This project was an assignment for an AI course at the Amirkabir University of Technology, where the goal was to identify communities in a network using the Genetic Algorithm and Cuckoo Search. This post will focus on the problem-specific implementations rather than a detailed explanation of the algorithms themselves.

First, let’s consider a sample input graph:

Sample Input Graph

Finding Communities Using Genetic Algorithm

  1. Genetic Representation and Fitness Function:

    • I used a locus-based representation for this problem, as illustrated below: Locus-based Representation
    • The modularity measure was used as the fitness function.
  2. Selection:

  3. Crossover and Mutation:

    • A uniform crossover was used as follows: Uniform Crossover
    • The initial population was not entirely random. Instead, the process considered the network’s existing connections to avoid uninteresting divisions of unconnected nodes. This approach restricts the search space and promotes faster convergence.

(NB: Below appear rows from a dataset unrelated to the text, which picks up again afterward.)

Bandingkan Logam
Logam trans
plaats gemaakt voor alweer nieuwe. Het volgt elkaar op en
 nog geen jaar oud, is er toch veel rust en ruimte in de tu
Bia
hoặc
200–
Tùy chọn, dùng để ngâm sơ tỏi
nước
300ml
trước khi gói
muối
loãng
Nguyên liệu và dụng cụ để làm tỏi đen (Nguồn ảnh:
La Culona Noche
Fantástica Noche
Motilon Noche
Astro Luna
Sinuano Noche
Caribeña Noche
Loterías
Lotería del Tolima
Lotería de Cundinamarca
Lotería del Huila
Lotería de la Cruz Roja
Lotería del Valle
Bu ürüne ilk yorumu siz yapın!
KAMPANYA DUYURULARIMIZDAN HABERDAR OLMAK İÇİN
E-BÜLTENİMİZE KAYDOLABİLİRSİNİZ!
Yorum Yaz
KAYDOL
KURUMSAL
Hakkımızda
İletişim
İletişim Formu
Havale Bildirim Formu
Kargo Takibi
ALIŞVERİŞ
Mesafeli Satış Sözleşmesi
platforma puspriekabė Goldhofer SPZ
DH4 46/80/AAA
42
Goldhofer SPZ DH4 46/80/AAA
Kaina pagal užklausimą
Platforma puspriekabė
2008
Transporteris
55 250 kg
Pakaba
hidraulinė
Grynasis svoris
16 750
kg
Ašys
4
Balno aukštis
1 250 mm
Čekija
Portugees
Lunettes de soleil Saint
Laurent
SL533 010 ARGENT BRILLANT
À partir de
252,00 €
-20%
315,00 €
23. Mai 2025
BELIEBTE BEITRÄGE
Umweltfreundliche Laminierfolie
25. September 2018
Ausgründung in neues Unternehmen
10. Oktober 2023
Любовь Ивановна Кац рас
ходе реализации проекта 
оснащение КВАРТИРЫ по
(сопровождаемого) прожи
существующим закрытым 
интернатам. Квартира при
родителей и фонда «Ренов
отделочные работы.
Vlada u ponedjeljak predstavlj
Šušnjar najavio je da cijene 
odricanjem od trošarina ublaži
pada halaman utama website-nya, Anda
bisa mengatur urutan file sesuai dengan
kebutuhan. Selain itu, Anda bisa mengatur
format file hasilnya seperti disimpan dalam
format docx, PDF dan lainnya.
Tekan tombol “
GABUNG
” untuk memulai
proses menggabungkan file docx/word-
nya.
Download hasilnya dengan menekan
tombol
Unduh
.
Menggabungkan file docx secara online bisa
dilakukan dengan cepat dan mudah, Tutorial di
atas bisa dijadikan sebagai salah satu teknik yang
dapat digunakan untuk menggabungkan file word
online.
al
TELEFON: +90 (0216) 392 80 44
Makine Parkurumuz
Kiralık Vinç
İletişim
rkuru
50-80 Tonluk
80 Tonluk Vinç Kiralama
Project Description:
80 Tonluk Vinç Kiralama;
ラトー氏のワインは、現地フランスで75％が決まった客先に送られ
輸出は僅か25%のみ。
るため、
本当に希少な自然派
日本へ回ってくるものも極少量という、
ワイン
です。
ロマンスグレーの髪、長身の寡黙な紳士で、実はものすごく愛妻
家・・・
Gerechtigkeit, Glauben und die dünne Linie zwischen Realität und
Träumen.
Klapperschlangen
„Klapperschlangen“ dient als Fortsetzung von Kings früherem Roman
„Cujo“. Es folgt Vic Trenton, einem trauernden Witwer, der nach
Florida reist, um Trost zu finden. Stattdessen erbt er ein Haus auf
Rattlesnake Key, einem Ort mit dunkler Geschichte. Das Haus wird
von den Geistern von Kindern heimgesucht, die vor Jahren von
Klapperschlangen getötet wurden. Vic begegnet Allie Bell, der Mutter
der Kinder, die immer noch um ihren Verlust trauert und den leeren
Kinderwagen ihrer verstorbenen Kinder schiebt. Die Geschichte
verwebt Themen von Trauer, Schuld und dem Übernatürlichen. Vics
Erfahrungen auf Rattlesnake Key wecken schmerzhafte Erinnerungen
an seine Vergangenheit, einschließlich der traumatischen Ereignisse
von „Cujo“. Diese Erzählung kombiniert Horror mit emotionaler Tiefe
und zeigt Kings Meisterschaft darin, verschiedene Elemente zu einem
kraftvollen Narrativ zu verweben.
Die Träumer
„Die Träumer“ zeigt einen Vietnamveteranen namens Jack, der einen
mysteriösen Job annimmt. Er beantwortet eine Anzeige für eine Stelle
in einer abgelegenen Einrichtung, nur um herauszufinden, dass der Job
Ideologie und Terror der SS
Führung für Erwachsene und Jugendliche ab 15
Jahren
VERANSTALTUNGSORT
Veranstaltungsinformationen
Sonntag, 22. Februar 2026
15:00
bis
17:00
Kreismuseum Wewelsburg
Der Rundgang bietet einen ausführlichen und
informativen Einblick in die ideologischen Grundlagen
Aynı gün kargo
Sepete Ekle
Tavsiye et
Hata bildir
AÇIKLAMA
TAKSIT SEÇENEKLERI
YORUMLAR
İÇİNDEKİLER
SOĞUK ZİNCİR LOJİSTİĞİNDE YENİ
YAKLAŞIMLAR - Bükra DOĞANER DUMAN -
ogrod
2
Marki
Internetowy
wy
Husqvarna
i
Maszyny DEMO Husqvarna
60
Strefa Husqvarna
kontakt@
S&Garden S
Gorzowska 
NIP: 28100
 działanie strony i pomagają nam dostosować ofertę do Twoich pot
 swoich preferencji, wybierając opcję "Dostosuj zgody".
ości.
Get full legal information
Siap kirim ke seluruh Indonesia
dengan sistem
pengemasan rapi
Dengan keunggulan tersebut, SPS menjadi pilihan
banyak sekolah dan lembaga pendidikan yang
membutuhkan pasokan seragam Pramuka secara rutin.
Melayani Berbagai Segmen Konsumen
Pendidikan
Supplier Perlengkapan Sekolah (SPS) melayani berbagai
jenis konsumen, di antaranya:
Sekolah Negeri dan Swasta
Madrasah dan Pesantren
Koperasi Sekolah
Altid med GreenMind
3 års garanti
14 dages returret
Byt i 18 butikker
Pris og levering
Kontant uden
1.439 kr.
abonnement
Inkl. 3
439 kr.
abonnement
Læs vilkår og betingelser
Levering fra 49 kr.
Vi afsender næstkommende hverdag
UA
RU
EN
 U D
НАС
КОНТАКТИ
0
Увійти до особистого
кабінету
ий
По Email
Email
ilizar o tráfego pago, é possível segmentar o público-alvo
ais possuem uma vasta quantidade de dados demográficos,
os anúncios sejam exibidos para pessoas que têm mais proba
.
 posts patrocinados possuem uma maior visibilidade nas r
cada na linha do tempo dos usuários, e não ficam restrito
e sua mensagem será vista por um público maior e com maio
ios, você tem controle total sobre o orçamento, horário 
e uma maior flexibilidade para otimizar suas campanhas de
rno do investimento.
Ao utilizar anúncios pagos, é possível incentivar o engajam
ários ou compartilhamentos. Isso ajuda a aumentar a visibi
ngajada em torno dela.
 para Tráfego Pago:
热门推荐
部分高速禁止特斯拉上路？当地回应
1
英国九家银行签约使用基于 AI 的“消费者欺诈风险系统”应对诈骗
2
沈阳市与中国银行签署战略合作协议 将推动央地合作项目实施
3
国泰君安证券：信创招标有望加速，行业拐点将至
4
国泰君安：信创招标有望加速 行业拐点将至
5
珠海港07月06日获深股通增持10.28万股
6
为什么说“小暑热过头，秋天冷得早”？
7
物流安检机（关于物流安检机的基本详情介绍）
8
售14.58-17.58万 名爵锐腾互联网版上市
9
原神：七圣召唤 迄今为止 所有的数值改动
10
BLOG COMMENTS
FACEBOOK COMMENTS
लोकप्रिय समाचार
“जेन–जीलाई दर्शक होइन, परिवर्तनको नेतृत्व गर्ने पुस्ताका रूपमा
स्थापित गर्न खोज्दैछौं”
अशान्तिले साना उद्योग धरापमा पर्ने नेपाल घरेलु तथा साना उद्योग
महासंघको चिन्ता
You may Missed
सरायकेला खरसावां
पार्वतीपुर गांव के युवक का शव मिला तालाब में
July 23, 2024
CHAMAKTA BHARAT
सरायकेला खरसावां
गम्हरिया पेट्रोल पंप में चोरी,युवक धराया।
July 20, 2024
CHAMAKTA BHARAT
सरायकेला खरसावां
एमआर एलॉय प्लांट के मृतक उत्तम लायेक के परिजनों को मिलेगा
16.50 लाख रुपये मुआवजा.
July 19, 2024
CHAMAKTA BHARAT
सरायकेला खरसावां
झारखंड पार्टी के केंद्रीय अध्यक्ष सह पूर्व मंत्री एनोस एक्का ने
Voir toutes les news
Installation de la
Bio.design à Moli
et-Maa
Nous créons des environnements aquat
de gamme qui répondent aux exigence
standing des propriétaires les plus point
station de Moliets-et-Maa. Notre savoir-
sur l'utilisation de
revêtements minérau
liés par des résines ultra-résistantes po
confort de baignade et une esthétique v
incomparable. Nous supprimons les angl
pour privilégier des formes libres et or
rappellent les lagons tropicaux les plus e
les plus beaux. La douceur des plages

After 50 iterations with an initial population of 200 and a mutation rate of 0.4, the following communities were identified, achieving a fitness function value of 0.41978961209730353.

Genetic Algorithm Results

The Cuckoo Search algorithm is based on three idealized rules:

  1. Each cuckoo lays one egg at a time in a randomly chosen nest.
  2. The best nests with high-quality eggs are carried over to the next generation.
  3. The number of available host nests is fixed, and a host bird can discover an egg with a certain probability, at which point it can either discard the egg or abandon the nest and build a new one.

The pseudo-code for the algorithm is as follows:

Cuckoo Search Pseudo-code

New solutions are generated using a Levy flight, a random walk where the step lengths follow a Levy distribution. Since the original Cuckoo Search is designed for continuous spaces, the nest location updating and abandon operators were adapted for the discrete nature of community detection.

Discrete Cuckoo Search 1 Discrete Cuckoo Search 2 Discrete Cuckoo Search 3

After 30 iterations with an initial population of 200, the following communities were found, with a fitness function value of 0.4197896120973035.

Cuckoo Search Results

All parameter choices and the source code are available in this GitHub repository.

References:

  1. Pizzuti Clara. GA-Net: A Genetic Algorithm for Community Detection in Social Networks.
  2. Xin-She Yang and Suash Deb. Cuckoo Search via Lévy flights.
  3. Xu Zhou, Yanheng Liu and Bin Li. A multi-objective discrete cuckoo search algorithm with local search for community detection in complex networks.